BEGIN

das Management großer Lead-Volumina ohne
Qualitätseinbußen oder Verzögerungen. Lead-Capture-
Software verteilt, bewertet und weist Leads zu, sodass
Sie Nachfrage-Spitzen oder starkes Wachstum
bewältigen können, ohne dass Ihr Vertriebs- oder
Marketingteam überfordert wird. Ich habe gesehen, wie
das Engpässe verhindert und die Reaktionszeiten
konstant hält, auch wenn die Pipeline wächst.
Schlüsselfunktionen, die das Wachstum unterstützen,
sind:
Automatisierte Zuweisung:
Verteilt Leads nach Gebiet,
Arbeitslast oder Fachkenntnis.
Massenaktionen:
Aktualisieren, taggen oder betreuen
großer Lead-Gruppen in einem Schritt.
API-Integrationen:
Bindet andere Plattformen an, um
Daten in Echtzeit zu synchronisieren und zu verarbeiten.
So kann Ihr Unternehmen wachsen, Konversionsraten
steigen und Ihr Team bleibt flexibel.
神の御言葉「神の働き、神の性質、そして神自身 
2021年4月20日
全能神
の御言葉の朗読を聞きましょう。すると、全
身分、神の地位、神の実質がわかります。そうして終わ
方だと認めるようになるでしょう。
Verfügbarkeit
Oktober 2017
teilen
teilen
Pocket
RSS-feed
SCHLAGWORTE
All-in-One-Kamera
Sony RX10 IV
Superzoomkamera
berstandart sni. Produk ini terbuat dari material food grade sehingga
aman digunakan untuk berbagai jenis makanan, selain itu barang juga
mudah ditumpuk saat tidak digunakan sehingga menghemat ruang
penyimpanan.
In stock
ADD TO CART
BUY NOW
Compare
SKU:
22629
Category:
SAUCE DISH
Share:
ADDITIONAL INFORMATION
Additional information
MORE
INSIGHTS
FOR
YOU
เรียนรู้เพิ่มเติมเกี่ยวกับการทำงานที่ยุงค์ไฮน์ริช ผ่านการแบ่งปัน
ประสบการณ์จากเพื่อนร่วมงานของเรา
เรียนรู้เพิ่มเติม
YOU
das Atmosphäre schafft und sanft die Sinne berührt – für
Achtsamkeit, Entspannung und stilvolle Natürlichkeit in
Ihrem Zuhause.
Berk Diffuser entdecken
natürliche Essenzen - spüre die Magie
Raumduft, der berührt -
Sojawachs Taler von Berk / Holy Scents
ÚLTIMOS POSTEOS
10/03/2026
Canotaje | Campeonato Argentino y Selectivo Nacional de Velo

END

» **WHAT THIS TASK INVOLVES**
Output all of the records above unchanged.

» **PROBLEM SOLUTION**
das Management großer Lead-Volumina ohne
Qualitätseinbußen oder Verzögerungen. Lead-Capture-
Software verteilt, bewertet und weist Leads zu, sodass
Sie Nachfrage-Spitzen oder starkes Wachstum
bewältigen können, ohne dass Ihr Vertriebs- oder
Marketingteam überfordert wird. Ich habe gesehen, wie
das Engpässe verhindert und die Reaktionszeiten
konstant hält, auch wenn die Pipeline wächst.
Schlüsselfunktionen, die das Wachstum unterstützen,
sind:
Automatisierte Zuweisung:
Verteilt Leads nach Gebiet,
Arbeitslast oder Fachkenntnis.
Massenaktionen:
Aktualisieren, taggen oder betreuen
großer Lead-Gruppen in einem Schritt.
API-Integrationen:
Bindet andere Plattformen an, um
Daten in Echtzeit zu synchronisieren und zu verarbeiten.
So kann Ihr Unternehmen wachsen, Konversionsraten
steigen und Ihr Team bleibt flexibel.
神の御言葉「神の働き、神の性質、そして神自身 
2021年4月20日
全能神
の御言葉の朗読を聞きましょう。すると、全
身分、神の地位、神の実質がわかります。そうして終わ
方だと認めるようになるでしょう。
Verfügbarkeit
Oktober 2017
teilen
teilen
Pocket
RSS-feed
SCHLAGWORTE
All-in-One-Kamera
Sony RX10 IV
Superzoomkamera
berstandart sni. Produk ini terbuat dari material food grade sehingga
aman digunakan untuk berbagai jenis makanan, selain itu barang juga
mudah ditumpuk saat tidak digunakan sehingga menghemat ruang
penyimpanan.
In stock
ADD TO CART
BUY NOW
Compare
SKU:
22629
Category:
SAUCE DISH
Share:
ADDITIONAL INFORMATION
Additional information
MORE
INSIGHTS
FOR
YOU
เรียนรู้เพิ่มเติมเกี่ยวกับการทำงานที่ยุงค์ไฮน์ริช ผ่านการแบ่งปัน
ประสบการณ์จากเพื่อนร่วมงานของเรา
เรียนรู้เพิ่มเติม
YOU
das Atmosphäre schafft und sanft die Sinne berührt – für
Achtsamkeit, Entspannung und stilvolle Natürlichkeit in
Ihrem Zuhause.
Berk Diffuser entdecken
natürliche Essenzen - spüre die Magie
Raumduft, der berührt -
Sojawachs Taler von Berk / Holy Scents
ÚLTIMOS POSTEOS
10/03/2026
Canotaje | Campeonato Argentino y Selectivo Nacional de Velo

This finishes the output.